Today, going out via email to parents from their charter schools all around Delaware, were variations of this letter:
Here's the intro:
The writing here is not only a masterpiece of cowardly anonymity (say what you like about the Delaware Family Policy Council, they at least have the guts to own their own material), but is also incredibly distorted while at the same time making both Representative Williams' and the Attorney General's point.
To say, "The were charge with improving the law around how charter schools operate, how they are governed and led, and how they are sustained and supported financially," is also to say that there was a WORK PRODUCT expected from this group, which makes it a "public body."
Moreover, the anonymous writer of this broadside very carefully DOES NOT attribute authorship of HB 165 to Representative Jaques: "House Bill #165 was presented by Representative Jacques."

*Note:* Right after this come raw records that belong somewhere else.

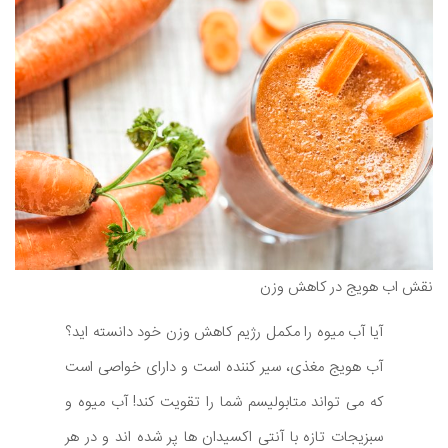
نقش اب هویج در کاهش وزن
آیا آب میوه را مکمل رژیم کاهش وزن خود دانسته اید؟
آب هویج مغذی، سیر کننده است و دارای خواصی است
که می تواند متابولیسم شما را تقویت کند! آب میوه و
سبزیجات تازه با آنتی اکسیدان ها پر شده اند و در هر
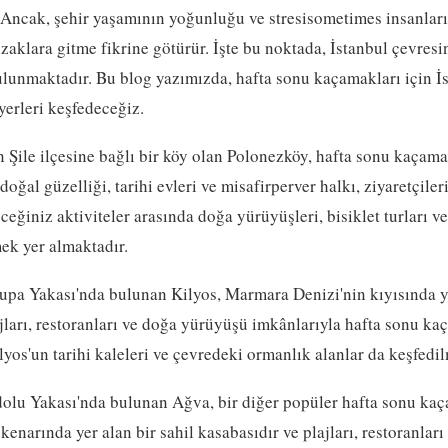
 Ancak, şehir yaşamının yoğunluğu ve stresisometimes insanları
aklara gitme fikrine götürür. İşte bu noktada, İstanbul çevresi
bulunmaktadır. Bu blog yazımızda, hafta sonu kaçamakları için İ
yerleri keşfedeceğiz.
 Şile ilçesine bağlı bir köy olan Polonezköy, hafta sonu kaçamak
oğal güzelliği, tarihi evleri ve misafirperver halkı, ziyaretçile
eğiniz aktiviteler arasında doğa yürüyüşleri, bisiklet turları 
ek yer almaktadır.
upa Yakası'nda bulunan Kilyos, Marmara Denizi'nin kıyısında ye
ajları, restoranları ve doğa yürüyüşü imkânlarıyla hafta sonu kaç
ilyos'un tarihi kaleleri ve çevredeki ormanlık alanlar da keşfedi
olu Yakası'nda bulunan Ağva, bir diğer popüler hafta sonu ka
enarında yer alan bir sahil kasabasıdır ve plajları, restoranları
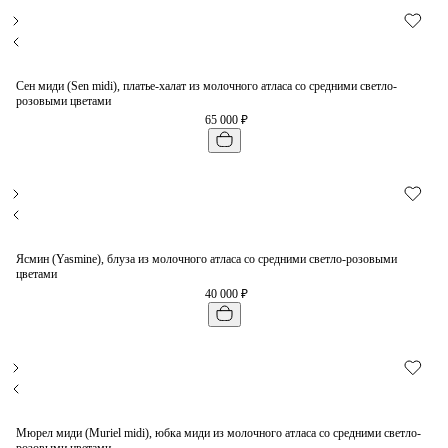
Сен миди (Sen midi), платье-халат из молочного атласа со средними светло-
розовыми цветами
65 000 ₽
Ясмин (Yasmine), блуза из молочного атласа со средними светло-розовыми
цветами
40 000 ₽
Мюрел миди (Muriel midi), юбка миди из молочного атласа со средними светло-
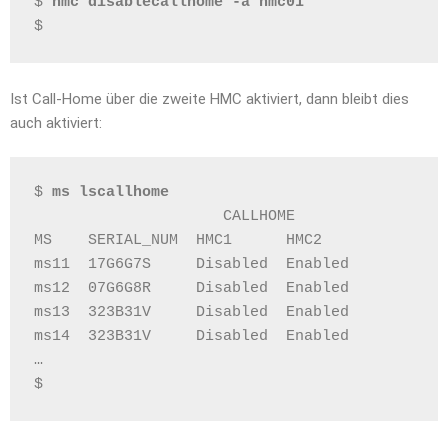
$ 
hmc disablecallhome -a hmc01
$
Ist Call-Home über die zweite HMC aktiviert, dann bleibt dies
auch aktiviert:
$ 
ms lscallhome
                     CALLHOME
MS    SERIAL_NUM  HMC1      HMC2
ms11  17G6G7S     Disabled  Enabled
ms12  07G6G8R     Disabled  Enabled
ms13  323B31V     Disabled  Enabled
ms14  323B31V     Disabled  Enabled
…
$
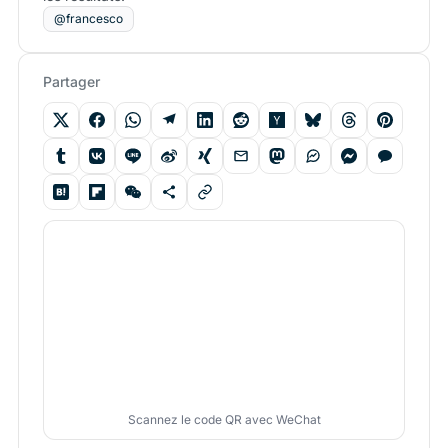
@francesco
Partager
Scannez le code QR avec WeChat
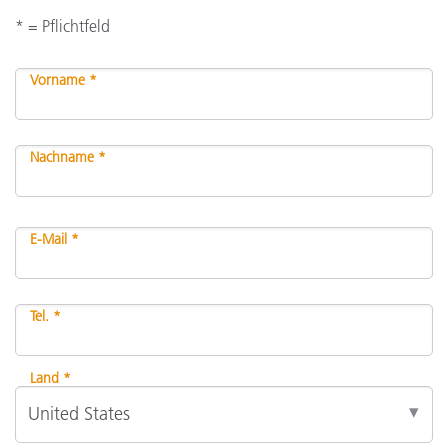
* = Pflichtfeld
Vorname *
Nachname *
E-Mail *
Tel. *
Land *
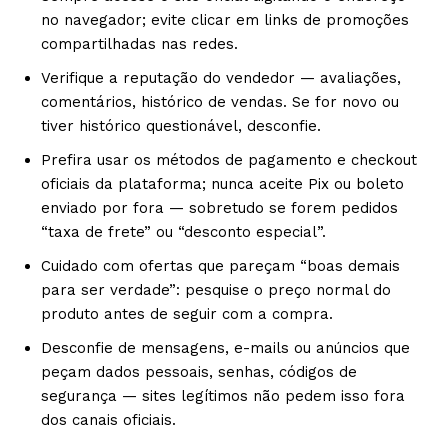
no navegador; evite clicar em links de promoções
compartilhadas nas redes.
Verifique a reputação do vendedor — avaliações,
comentários, histórico de vendas. Se for novo ou
tiver histórico questionável, desconfie.
Prefira usar os métodos de pagamento e checkout
oficiais da plataforma; nunca aceite Pix ou boleto
enviado por fora — sobretudo se forem pedidos
“taxa de frete” ou “desconto especial”.
Cuidado com ofertas que pareçam “boas demais
para ser verdade”: pesquise o preço normal do
produto antes de seguir com a compra.
Desconfie de mensagens, e-mails ou anúncios que
peçam dados pessoais, senhas, códigos de
segurança — sites legítimos não pedem isso fora
dos canais oficiais.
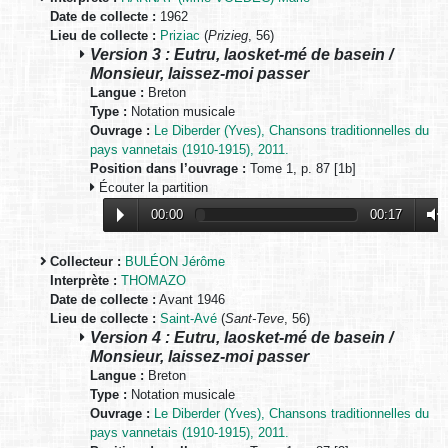
Date de collecte :
1962
Lieu de collecte :
Priziac
(
Prizieg
, 56)
Version 3 : Eutru, laosket-mé de basein /
Monsieur, laissez-moi passer
Langue :
Breton
Type :
Notation musicale
Ouvrage :
Le Diberder (Yves), Chansons traditionnelles du
pays vannetais (1910-1915), 2011.
Position dans l’ouvrage :
Tome 1, p. 87 [1b]
Écouter la partition
00:00
00:17
Collecteur :
BULÉON Jérôme
Interprète :
THOMAZO
Date de collecte :
Avant 1946
Lieu de collecte :
Saint-Avé
(
Sant-Teve
, 56)
Version 4 : Eutru, laosket-mé de basein /
Monsieur, laissez-moi passer
Langue :
Breton
Type :
Notation musicale
Ouvrage :
Le Diberder (Yves), Chansons traditionnelles du
pays vannetais (1910-1915), 2011.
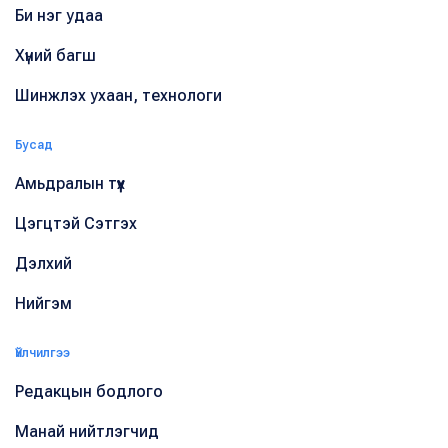
Би нэг удаа
Хүний багш
Шинжлэх ухаан, технологи
Бусад
Амьдралын түүх
Цэгцтэй Сэтгэх
Дэлхий
Нийгэм
Үйлчилгээ
Редакцын бодлого
Манай нийтлэгчид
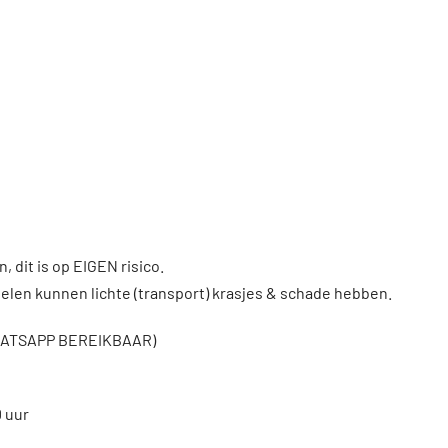
, dit is op EIGEN risico.
len kunnen lichte (transport) krasjes & schade hebben.
WHATSAPP BEREIKBAAR)
0 uur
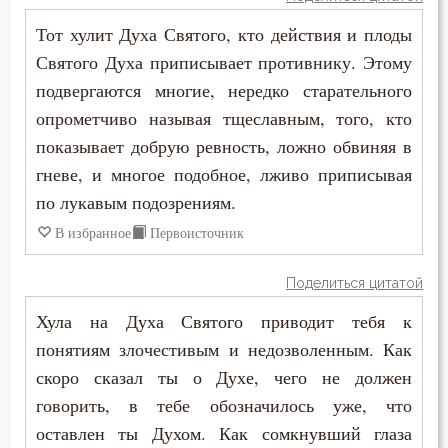
Сердце
Тот хулит Духа Святого, кто действия и плоды
Сквернословие
Святого Духа приписывает противнику. Этому
подвергаются многие, нередко старательного
Скорбь
опрометчиво называя тщеславным, того, кто
Скромность
показывает добрую ревность, ложно обвиняя в
гневе, и многое подобное, лживо приписывая
Слава
по лукавым подозрениям.
Славолюбие
В избранное
Первоисточник
Сластолюбие
Поделиться цитатой
Хула на Духа Святого приводит тебя к
Слезы
понятиям злочестивым и недозволенным. Как
Служение Богу
скоро сказал ты о Духе, чего не должен
говорить, в тебе обозначилось уже, что
Слух
оставлен ты Духом. Как сомкнувший глаза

Interesting language. Not that Earl "wrote" the bill (as he has rather unconvincingly claimed) or that the bill was the result of their deliberations. No, apparently HB 165 was an immaculate conception that Earl simply sort of midwifed on behalf of truth, justice, and conduit capital funding.
Our safely anonymous writer and organization then proceeds to give instructions for how to use "talking points" on your legislator, via email or phone:
Notice all the wonderful memes that we are putting into play here:
"The result of a group of diverse stakeholders coming together around the issue and through cooperation and compromise ..."
Uh, hold the f--king phone here, folks: exactly who in the room, according to the only list any of us has ever seen, was not directly related either to charters or Vision 2015 (excuse me, Vision 2020)?
Or this one:
"Additional funds for charter schools will remove some of the funding inequities between charters and districts."
You mean like the left-over transportation funds that charter get to keep but districts must turn back to the state?
Here's my favorite:
"Fair funding is needed to educate all Delaware children ..."
And good ole Rebecca Taber, and Earl Jaques, and even Governor Markell are so worried about fair funding for ALL Delaware children that's why they have sat back on their wide-bottom chairs and done nothing while virtually every district up and down the state is cutting classroom teachers and paraprofessionals?
What the totality of all the diverse issues surrounding HB 165, and Vision 2020, and Rodel, and DSEA, and all of them is not a discussion of educational priorities in Delaware.
What we're seeing is bare knuckles, bare-naked political power, sort of the legislative equivalent of a motorcycle gang fight at Hooters.